There were 174 households, out of which 32.8% had children under the age of 18 living with them, 50.0% were married couples living together, 8.6% had a female householder with no husband present, and 39.7% were non-families. 34.5% of all households were made up of individuals, and 16.1% had someone living alone who was 65 years of age or older. The average household size was 2.33 and the average family size was 3.05.

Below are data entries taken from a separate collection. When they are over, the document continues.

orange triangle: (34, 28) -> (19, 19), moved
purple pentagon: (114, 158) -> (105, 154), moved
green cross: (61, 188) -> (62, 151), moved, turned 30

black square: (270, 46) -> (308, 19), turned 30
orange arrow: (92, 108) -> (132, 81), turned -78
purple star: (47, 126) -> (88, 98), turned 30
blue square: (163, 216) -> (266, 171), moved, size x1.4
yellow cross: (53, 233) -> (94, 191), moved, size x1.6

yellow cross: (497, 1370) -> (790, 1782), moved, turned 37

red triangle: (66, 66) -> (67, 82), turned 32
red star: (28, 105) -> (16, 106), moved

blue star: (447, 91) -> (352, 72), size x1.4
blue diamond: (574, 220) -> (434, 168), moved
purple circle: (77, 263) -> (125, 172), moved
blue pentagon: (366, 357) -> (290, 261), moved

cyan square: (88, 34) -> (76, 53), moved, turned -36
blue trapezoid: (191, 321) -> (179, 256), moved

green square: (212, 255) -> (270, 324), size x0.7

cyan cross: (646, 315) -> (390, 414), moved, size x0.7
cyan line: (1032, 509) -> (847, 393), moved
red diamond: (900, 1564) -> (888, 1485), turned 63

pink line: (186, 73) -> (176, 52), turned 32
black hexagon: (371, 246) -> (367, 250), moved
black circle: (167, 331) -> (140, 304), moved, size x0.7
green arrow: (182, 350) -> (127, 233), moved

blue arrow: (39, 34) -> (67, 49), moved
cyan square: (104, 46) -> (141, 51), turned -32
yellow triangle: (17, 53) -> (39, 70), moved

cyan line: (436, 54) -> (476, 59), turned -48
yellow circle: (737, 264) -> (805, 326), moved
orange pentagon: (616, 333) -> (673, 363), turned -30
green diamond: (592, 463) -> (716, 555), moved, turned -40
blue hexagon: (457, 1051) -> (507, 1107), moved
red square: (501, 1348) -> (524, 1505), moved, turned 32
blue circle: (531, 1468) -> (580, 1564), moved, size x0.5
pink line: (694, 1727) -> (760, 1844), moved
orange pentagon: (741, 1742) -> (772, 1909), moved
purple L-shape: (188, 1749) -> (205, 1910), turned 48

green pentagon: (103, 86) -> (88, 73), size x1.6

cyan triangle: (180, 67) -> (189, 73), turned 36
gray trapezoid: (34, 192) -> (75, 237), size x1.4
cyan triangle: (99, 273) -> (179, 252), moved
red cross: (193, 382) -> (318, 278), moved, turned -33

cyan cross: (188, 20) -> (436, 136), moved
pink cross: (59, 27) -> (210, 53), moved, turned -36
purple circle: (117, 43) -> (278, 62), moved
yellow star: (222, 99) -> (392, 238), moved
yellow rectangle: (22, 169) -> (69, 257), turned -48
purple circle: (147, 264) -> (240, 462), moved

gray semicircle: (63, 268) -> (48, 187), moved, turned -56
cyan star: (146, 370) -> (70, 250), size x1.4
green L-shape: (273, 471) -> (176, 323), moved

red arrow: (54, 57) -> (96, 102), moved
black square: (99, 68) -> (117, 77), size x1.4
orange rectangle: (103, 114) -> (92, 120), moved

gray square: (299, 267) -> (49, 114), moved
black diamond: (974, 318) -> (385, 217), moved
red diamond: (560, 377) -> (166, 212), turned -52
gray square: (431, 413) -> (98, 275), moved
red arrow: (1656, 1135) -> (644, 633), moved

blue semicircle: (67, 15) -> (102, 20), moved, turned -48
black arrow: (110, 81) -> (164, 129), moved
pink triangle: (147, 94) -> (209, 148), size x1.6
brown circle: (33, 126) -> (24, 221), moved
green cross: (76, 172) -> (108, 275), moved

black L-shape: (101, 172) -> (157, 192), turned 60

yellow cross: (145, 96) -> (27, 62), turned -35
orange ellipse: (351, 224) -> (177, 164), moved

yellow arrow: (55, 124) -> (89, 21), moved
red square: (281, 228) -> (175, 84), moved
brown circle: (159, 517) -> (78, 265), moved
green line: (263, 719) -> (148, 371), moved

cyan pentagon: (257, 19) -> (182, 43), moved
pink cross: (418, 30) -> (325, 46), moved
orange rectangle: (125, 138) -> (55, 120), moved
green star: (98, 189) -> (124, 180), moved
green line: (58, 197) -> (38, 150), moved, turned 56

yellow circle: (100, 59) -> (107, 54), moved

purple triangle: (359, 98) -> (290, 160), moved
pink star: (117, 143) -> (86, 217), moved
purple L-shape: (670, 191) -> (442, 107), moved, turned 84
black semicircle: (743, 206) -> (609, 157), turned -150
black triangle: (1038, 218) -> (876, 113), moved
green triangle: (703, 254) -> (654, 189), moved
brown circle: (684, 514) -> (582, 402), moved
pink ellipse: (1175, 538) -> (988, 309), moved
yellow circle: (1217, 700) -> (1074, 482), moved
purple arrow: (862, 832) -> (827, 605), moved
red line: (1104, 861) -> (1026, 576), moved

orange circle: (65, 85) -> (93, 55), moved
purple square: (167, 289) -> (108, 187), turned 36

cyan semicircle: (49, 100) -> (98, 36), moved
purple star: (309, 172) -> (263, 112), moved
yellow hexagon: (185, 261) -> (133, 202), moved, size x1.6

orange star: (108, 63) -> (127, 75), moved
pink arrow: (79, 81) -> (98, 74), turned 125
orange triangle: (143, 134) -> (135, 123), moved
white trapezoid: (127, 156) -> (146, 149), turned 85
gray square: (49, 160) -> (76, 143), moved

In the city, the population was spread out, with 27.8% under the age of 18, 6.4% from 18 to 24, 28.3% from 25 to 44, 22.7% from 45 to 64, and 14.8% who were 65 years of age or older. The median age was 39 years. For every 100 females, there were 96.1 males. For every 100 females age 18 and over, there were 99.3 males.

The median income for a household in the city was $37,143, and the median income for a family was $42,813. Males had a median income of $30,417 versus $25,536 for females. The per capita income for the city was $15,492. About 10.9% of families and 11.0% of the population were below the poverty line, including 19.0% of those under age 18 and 10.7% of those age 65 or over.

==Education==
Fairmount Public School, a K-12 school, is the public school in Fairmount.